Food processing is a multi-trillion dollar industry that encompasses facilities such as bakeries, meat and poultry plants, bottling lines, dairies, canneries and breweries. For all of these food processing plants a commercial flooring system is essential for maintaining a hygienic environment. Few areas of a plant provide as much opportunity for the spread of bacteria, mold, fungi and dust as the floor. Hazardous materials from a contaminated floor can easily be spread from worker’s shoes and mobile equipment. Food processing plants present a unique set of challenges that require careful consideration of floor properties and installation.

Food processing plants floors are subjected to constant, high concentrations of salt, alkaline and oil compounds that substantially degrade the floor and thereby risk food contamination and facility shutdown.
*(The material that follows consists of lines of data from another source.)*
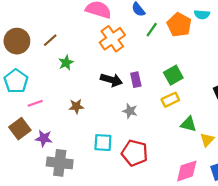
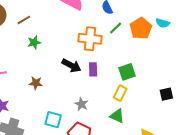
orange cross: (112, 39) -> (90, 39), moved, turned 30
yellow rectangle: (170, 100) -> (120, 93), turned -49
gray star: (130, 111) -> (81, 104), moved
green triangle: (188, 124) -> (117, 116), moved

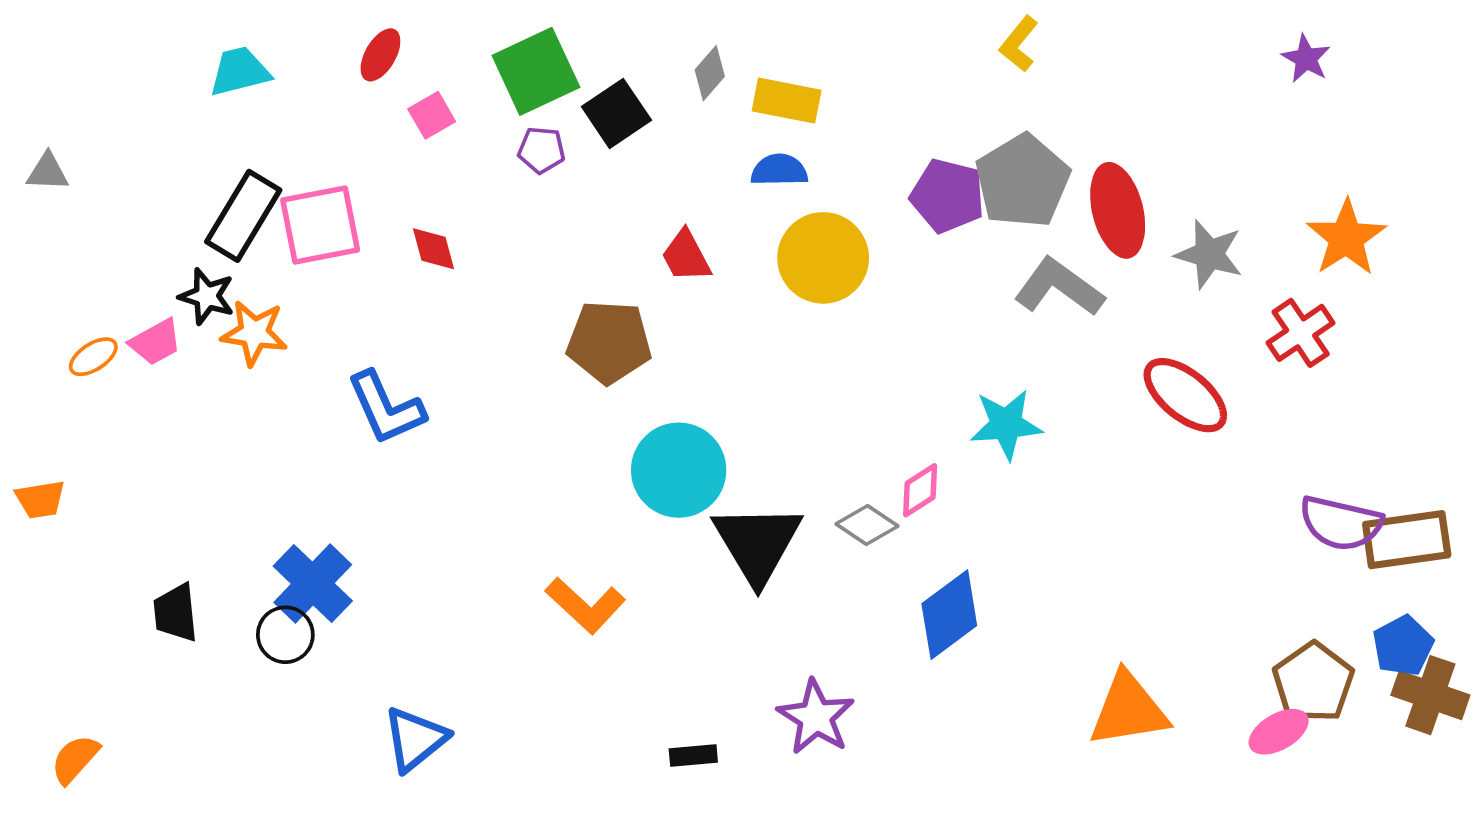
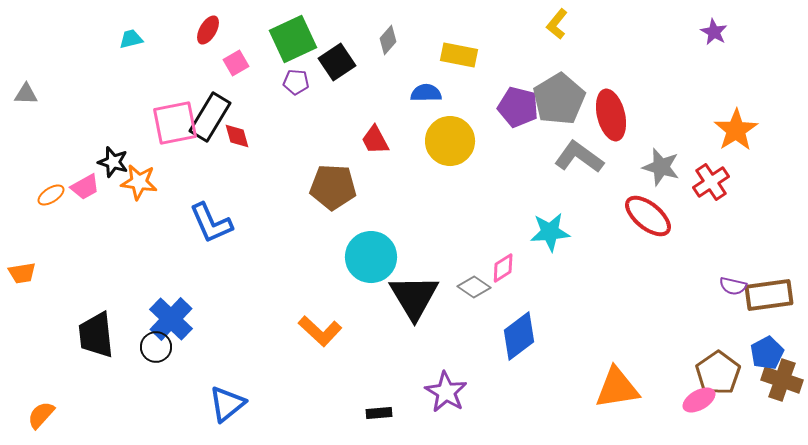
cyan trapezoid: (240, 71) -> (131, 39), size x0.7
yellow rectangle: (787, 101) -> (459, 55), moved
black rectangle: (243, 216) -> (210, 117), moved
gray star: (1209, 254) -> (661, 167), moved
purple semicircle: (1341, 523) -> (733, 286), size x0.6
black trapezoid: (176, 613) -> (96, 335), size x1.4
These compounds can come from common food production by-products like oils, fats, dairy products, sugar solutions, blood, and natural acids or from harsh cleaners and disinfectants. Even with frequent and thorough cleaning these substances can—and will—result in microbial growth and the spread of bacteria in untreated concrete or poorly installed resinous flooring.
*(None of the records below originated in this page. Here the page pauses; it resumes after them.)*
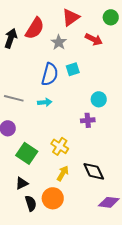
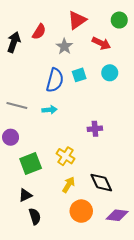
red semicircle: (35, 28) -> (39, 32), size x0.7
cyan circle: (99, 99) -> (110, 73), moved
green square: (27, 153) -> (31, 164), turned 35
orange circle: (53, 198) -> (81, 211), moved

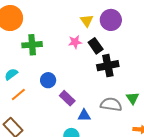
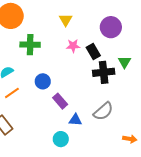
yellow triangle: (87, 21) -> (66, 20), moved
green triangle: (133, 98) -> (124, 62), moved
gray semicircle: (111, 104) -> (103, 111), turned 125

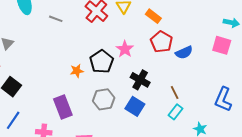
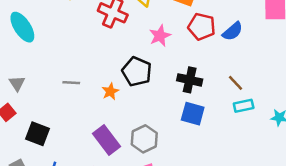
gray line: (56, 19) -> (71, 83), moved
pink star: (125, 49) -> (160, 36), moved, turned 30
gray hexagon: (104, 99) -> (144, 139), moved
cyan rectangle: (176, 112) -> (244, 106), turned 56

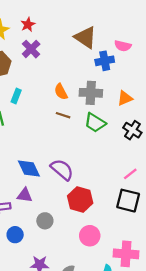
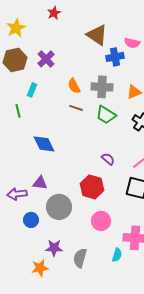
red star: (28, 25) -> (54, 13), moved
purple cross: (31, 49) -> (46, 59), moved
blue diamond: (29, 169) -> (44, 144), moved
purple semicircle: (62, 170) -> (108, 159), moved, size x0.6
gray circle: (45, 221) -> (59, 207), size x1.6

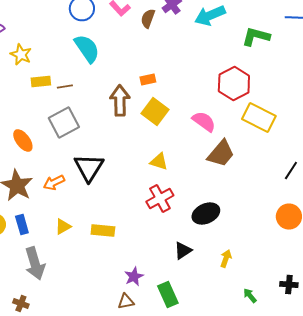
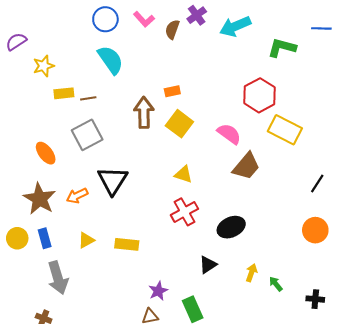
yellow star: (21, 54) -> (44, 66), turned 30
green arrow: (250, 296) -> (276, 284), moved

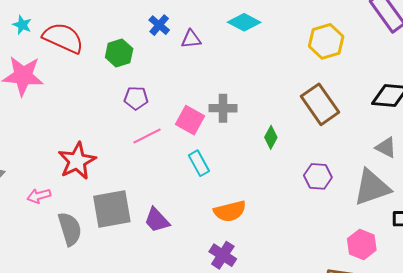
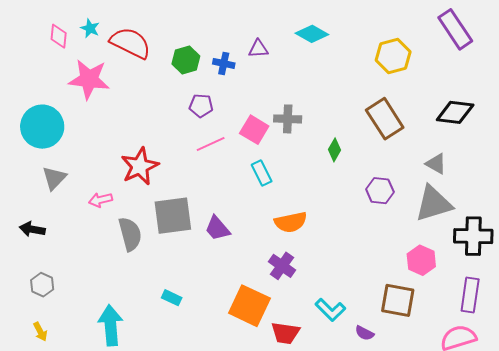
blue cross: (159, 25) -> (224, 63), moved, turned -30
gray triangle: (386, 147) -> (436, 164), moved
Food processing plant hygiene, flooring
A commercial flooring system is critical to maintaining a hygienic environment in a food processing plant. (Image courtesy of High Performance Systems)

Cleaning floors is an essential part of maintaining food processing operations to keep up with government standards. A proper floor coating is a necessity for dealing with the vigorous, harsh cleaning procedures that typically include very hot water and aggressive cleaning chemicals. Depending on the exposure to corrosive, temperature and moisture conditions a thin film coating may suffice; however, in most cases, a thick, durable floor coating is needed to endure the cleaning operations. If too thin of a coating is used the repeated barrage of high pressure, high-temperature hot water and steam will strip the floor coating. Only an experienced flooring professional can determine the proper floor coating for a facility.

In addition to the properties of the floor coating, proper installation is essential for maintaining a hygienic, safe facility. If a floor is not seamless even the best floor coatings are vulnerable to germ buildup within gaps and cracks. To prevent harmful substance accumulation, a seamless coving transition from the floor to the wall is needed. Not only does that make the floors unsanitary, but it also can spread to other parts of the facility, equipment and product. Coving also aids in the cleaning process by allowing for hosing around the sides and corners of the room where germ buildup is most common.

An often-overlooked—yet critical—aspect of floor installation is having the proper pitch to promote water drainage. Having pools of water is not only dangerous for workers but for product safety. Such an examples of this issue is the Listeria outbreak at cantaloupe producer Jensen Farms, which led to 33 fatalities, 143 hospitalized victims, and ultimately, the end of their business. In the 2011 FDA released a report that focused on “Factors Potentially Contributing to the Contamination of Fresh, Whole Cantaloupe Implicated in the Multi-State Listeria monocytogenes Foodborne Illness Outbreak”. The conclusion was reached that the leading cause of Listeria spreading was due to a poorly constructed packing facility floor that was difficult to clean and allowed water to pool. The best way to prevent a similar situation at your plant is to make sure you get an experienced flooring expert, who understands your facility’s needs, to choose a floor with the right properties and to properly install it.

Lessons Learned from Intentional Adulteration Vulnerability Assessments (Part II)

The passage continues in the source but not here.